■ **Description of the task**: Whatever pictures appear, omit them, and repeat the data below exactly.

■ **Dataset excerpt**:
■ ■ ■ ■ ■

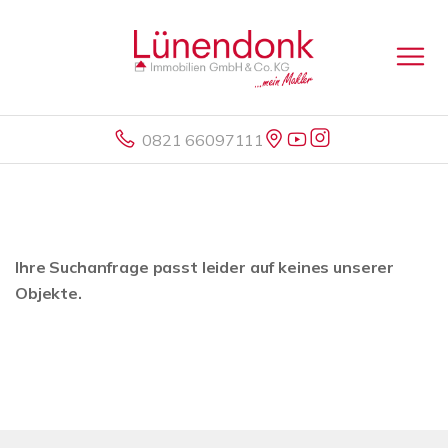
0821 66097111
Ihre Suchanfrage passt leider auf keines unserer
Objekte.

■ ■ ■ ■ ■

■ **Answer section**:
0821 66097111
Ihre Suchanfrage passt leider auf keines unserer
Objekte.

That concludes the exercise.